Of all the lines below, output only those starting at the one with "Итак, на выходе передачи момент в" and ending at the one with "Достоинства и", both ends included, exactly as written.

**Collected data:**
----------------------------------------
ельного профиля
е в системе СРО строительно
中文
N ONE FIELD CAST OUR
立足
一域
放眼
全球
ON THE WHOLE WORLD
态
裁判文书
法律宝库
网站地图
----------------------------------------
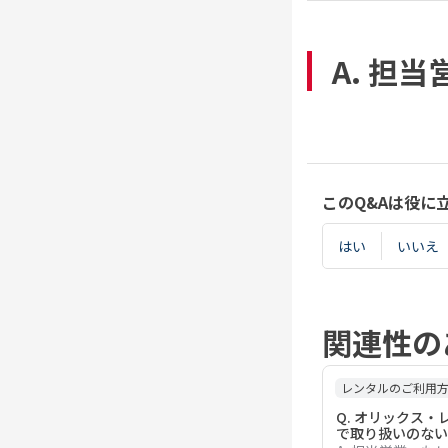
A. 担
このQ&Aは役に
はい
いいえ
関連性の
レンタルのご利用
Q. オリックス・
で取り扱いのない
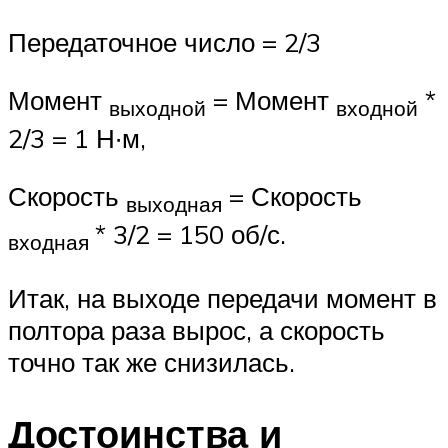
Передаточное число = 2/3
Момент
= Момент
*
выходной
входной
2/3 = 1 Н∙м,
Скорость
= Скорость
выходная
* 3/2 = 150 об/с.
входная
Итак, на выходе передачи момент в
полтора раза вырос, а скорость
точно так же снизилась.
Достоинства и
----------------------------------------
**Answer to this problem:**
Итак, на выходе передачи момент в
полтора раза вырос, а скорость
точно так же снизилась.
Достоинства и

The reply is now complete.